Comparative Example 3
Instead of polybutylene terephthalate (PBT) -polycaprolactone (PCL) block copolymer, polycaprolactone (PCL) having a Vicat softening point of 45 ° C. and a specific gravity of 1.15 measured according to JIS K 7206 (Daicel) A thermoplastic resin composition was prepared and evaluated in the same manner as in Example 1 except that Cell Green PH7 manufactured by Chemical Industry Co., Ltd. was used. The results are shown in Table 1.

Comparative Example 4
Instead of 20 parts of polybutylene terephthalate (PBT) -polycaprolactone (PCL) block copolymer, 10 parts of polybutylene terephthalate (PBT) used in Comparative Example 2 and 10 parts of polycaprolactone (PCL) used in Comparative Example 3 A thermoplastic resin composition was prepared and evaluated in the same manner as in Example 1 except that was used. The results are shown in Table 1.

Comparative Example 5
Except having changed the ratio of polylactic acid and a polybutylene terephthalate (PBT) -polycaprolactone (PCL) block copolymer as shown in Table 1 when preparing a thermoplastic resin composition, Example In the same manner as in No. 1, a thermoplastic resin composition was prepared and evaluated in the same manner. The results are shown in Table 1.

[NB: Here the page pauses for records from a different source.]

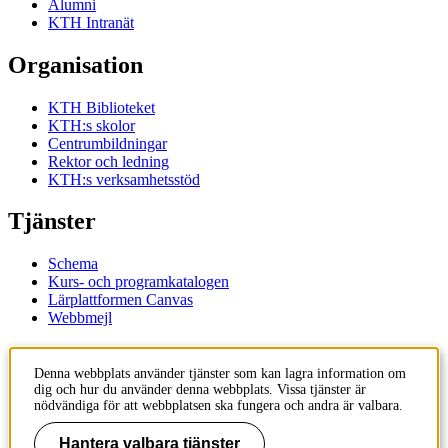
Alumni
KTH Intranät
Organisation
KTH Biblioteket
KTH:s skolor
Centrumbildningar
Rektor och ledning
KTH:s verksamhetsstöd
Tjänster
Schema
Kurs- och programkatalogen
Lärplattformen Canvas
Webbmejl
Kontakt
Denna webbplats använder tjänster som kan lagra information om
dig och hur du använder denna webbplats. Vissa tjänster är
KTH
nödvändiga för att webbplatsen ska fungera och andra är valbara.
100 44 Stockholm
+46 8 790 60 00
Hantera valbara tjänster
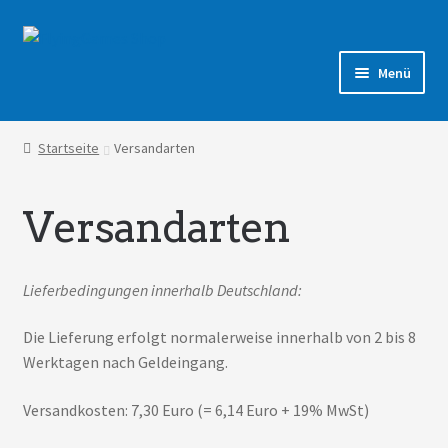
Zur
Zum
Navigation
Inhalt
Menü
springen
springen
Shop
Startseite
Versandarten
Forum
Versandarten
Lieferbedingungen innerhalb Deutschland:
Die Lieferung erfolgt normalerweise innerhalb von 2 bis 8
Werktagen nach Geldeingang.
Versandkosten: 7,30 Euro (= 6,14 Euro + 19% MwSt)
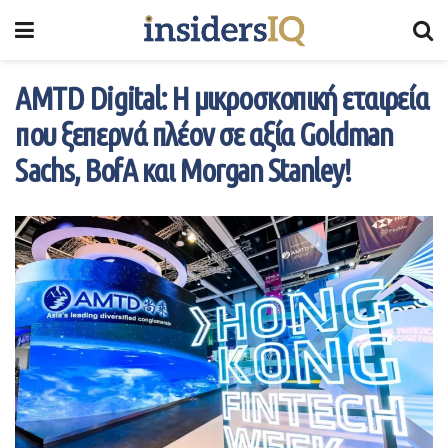
AMTD Digital: Η μικροσκοπική εταιρεία
που ξεπερνά πλέον σε αξία Goldman
Sachs, BofA και Morgan Stanley!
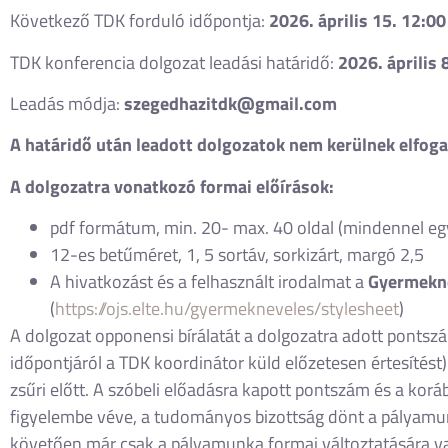
Következő TDK forduló időpontja:
2026. április 15. 12:0
TDK konferencia dolgozat leadási határidő:
2026. április 
Leadás módja:
szegedhazitdk@gmail.com
A határidő után leadott dolgozatok nem kerülnek elfog
A dolgozatra vonatkozó formai előírások:
pdf formátum, min. 20- max. 40 oldal (mindennel együ
12-es betűméret, 1, 5 sortáv, sorkizárt, margó 2,5
A hivatkozást és a felhasznált irodalmat a
Gyermekn
(
https://ojs.elte.hu/gyermekneveles/stylesheet
)
A dolgozat opponensi bírálatát a dolgozatra adott pontszá
időpontjáról a TDK koordinátor küld előzetesen értesítés
zsűri előtt. A szóbeli előadásra kapott pontszám és a kor
figyelembe véve, a tudományos bizottság dönt a pályamunk
követően már csak a pályamunka formai változtatására va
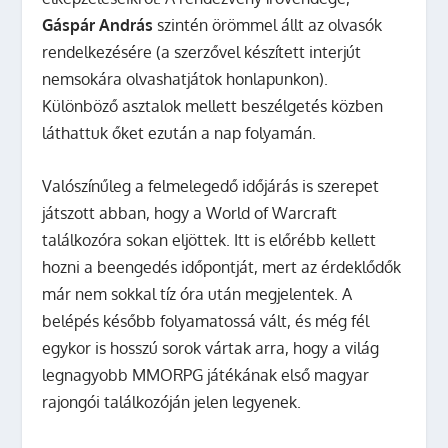
Gáspár András
szintén örömmel állt az olvasók
rendelkezésére (a szerzővel készített interjút
nemsokára olvashatjátok honlapunkon).
Különböző asztalok mellett beszélgetés közben
láthattuk őket ezután a nap folyamán.
Valószínűleg a felmelegedő időjárás is szerepet
játszott abban, hogy a World of Warcraft
találkozóra sokan eljöttek. Itt is előrébb kellett
hozni a beengedés időpontját, mert az érdeklődők
már nem sokkal tíz óra után megjelentek. A
belépés később folyamatossá vált, és még fél
egykor is hosszú sorok vártak arra, hogy a világ
legnagyobb MMORPG játékának első magyar
rajongói találkozóján jelen legyenek.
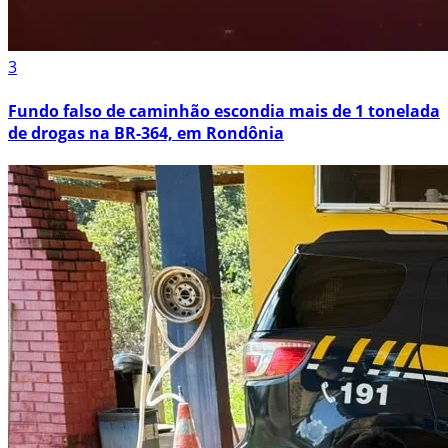
3
Fundo falso de caminhão escondia mais de 1 tonelada
de drogas na BR-364, em Rondônia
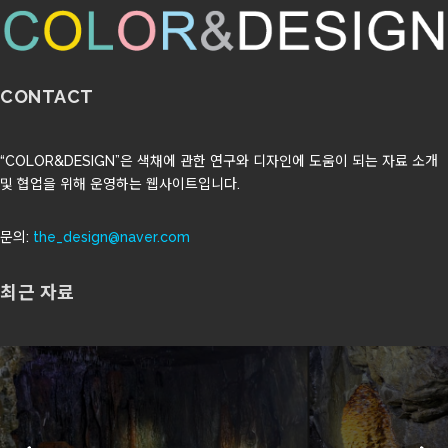
CONTACT
“COLOR&DESIGN”은 색채에 관한 연구와 디자인에 도움이 되는 자료 소개
및 협업을 위해 운영하는 웹사이트입니다.
문의:
the_design@naver.com
최근 자료
지하에 쌓인 색의 시간: 노스페나인스 폐광의 광
물색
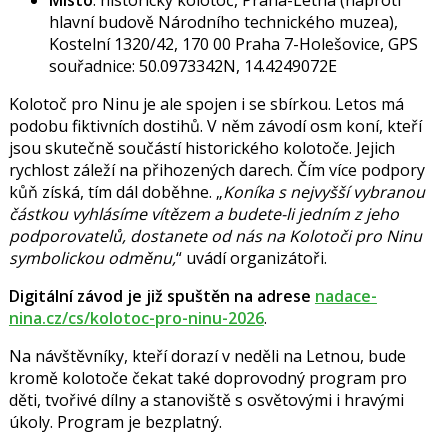
hlavní budově Národního technického muzea),
Kostelní 1320/42, 170 00 Praha 7-Holešovice, GPS
souřadnice: 50.0973342N, 14.4249072E
Kolotoč pro Ninu je ale spojen i se sbírkou. Letos má
podobu fiktivních dostihů. V něm závodí osm koní, kteří
jsou skutečně součástí historického kolotoče. Jejich
rychlost záleží na přihozených darech. Čím více podpory
kůň získá, tím dál doběhne.
Koníka s nejvyšší vybranou
částkou vyhlásíme vítězem a budete-li jedním z jeho
podporovatelů, dostanete od nás na Kolotoči pro Ninu
symbolickou odměnu,
uvádí organizátoři.
Digitální závod je již spuštěn na adrese
nadace-
nina.cz/cs/kolotoc-pro-ninu-2026
.
Na návštěvníky, kteří dorazí v neděli na Letnou, bude
kromě kolotoče čekat také doprovodný program pro
děti, tvořivé dílny a stanoviště s osvětovými i hravými
úkoly. Program je bezplatný.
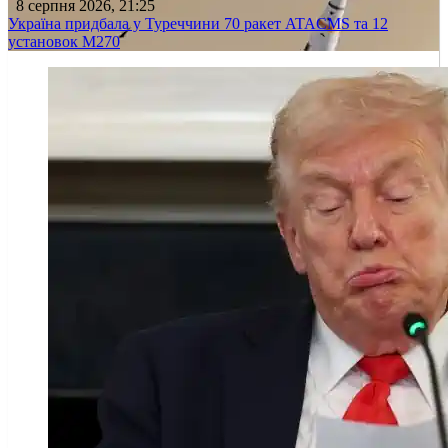
8 серпня 2026, 21:25
Україна придбала у Туреччини 70 ракет ATACMS та 12
установок M270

From Table 1, the following points can be confirmed.
When polybutylene terephthalate (PBT) -polycaprolactone (PCL) block copolymer is not blended and polylactic acid is used alone, or when polybutylene terephthalate (PBT) is blended with polylactic acid, Although the rigidity and molding stability were relatively good, the results were inferior to the Izod impact strength (Comparative Examples 1 and 2).
In addition, both when polycaprolactone (PCL) is blended with polylactic acid and when polybutylene terephthalate (PBT) and polycaprolactone (PCL) are blended and blended with polylactic acid, Izod impact strength and The results were inferior in molding stability (Comparative Examples 3 and 4).
Furthermore, when the blending ratio of polybutylene terephthalate (PBT) -polycaprolactone (PCL) block copolymer to polylactic acid is outside the scope of the present invention, the Izod impact strength is improved, but the result is inferior in rigidity. (Comparative Example 5).

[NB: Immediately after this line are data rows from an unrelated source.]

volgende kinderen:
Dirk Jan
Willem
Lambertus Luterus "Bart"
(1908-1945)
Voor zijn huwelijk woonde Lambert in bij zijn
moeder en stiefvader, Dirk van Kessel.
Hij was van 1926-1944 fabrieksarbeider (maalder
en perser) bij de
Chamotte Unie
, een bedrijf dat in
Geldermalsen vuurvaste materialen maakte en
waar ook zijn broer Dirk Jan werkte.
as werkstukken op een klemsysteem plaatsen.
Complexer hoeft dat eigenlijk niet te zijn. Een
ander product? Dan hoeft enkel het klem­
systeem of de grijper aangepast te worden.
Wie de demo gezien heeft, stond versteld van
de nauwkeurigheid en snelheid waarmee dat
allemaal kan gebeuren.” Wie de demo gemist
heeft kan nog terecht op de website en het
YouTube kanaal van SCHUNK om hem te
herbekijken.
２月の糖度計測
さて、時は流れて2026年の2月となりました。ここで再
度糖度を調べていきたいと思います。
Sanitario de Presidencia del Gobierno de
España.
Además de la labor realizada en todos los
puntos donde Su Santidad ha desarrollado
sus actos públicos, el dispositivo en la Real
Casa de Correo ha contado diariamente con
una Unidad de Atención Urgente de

  On the other hand, when polybutylene terephthalate (PBT) -polycaprolactone (PCL) block copolymer having a predetermined Vicat softening point and specific gravity of the present invention is blended with polylactic acid in a predetermined amount, rigidity and deflection temperature under load are reduced. It was confirmed that Izod impact strength could be increased while maintaining good, and that molded articles having good molding stability could be obtained (Examples 1 to 4).

Claims (3)

50 to 95% by weight of polylactic acid (A) and 50 to 5% by weight of a block copolymer (B) of crystalline aromatic polyester (b1) and aliphatic polyester (b2),
A thermoplastic resin composition in which the block copolymer (B) has a Vicat softening point of 150 to 200 ° C, and the block copolymer (B) has a specific gravity of 1.20 to 1.28.   The thermoplastic resin composition according to claim 1, wherein the crystalline aromatic polyester is mainly composed of polybutylene terephthalate, and the aliphatic polyester is composed mainly of polycaprolactone.   A molded product formed by molding the thermoplastic resin composition according to claim 1.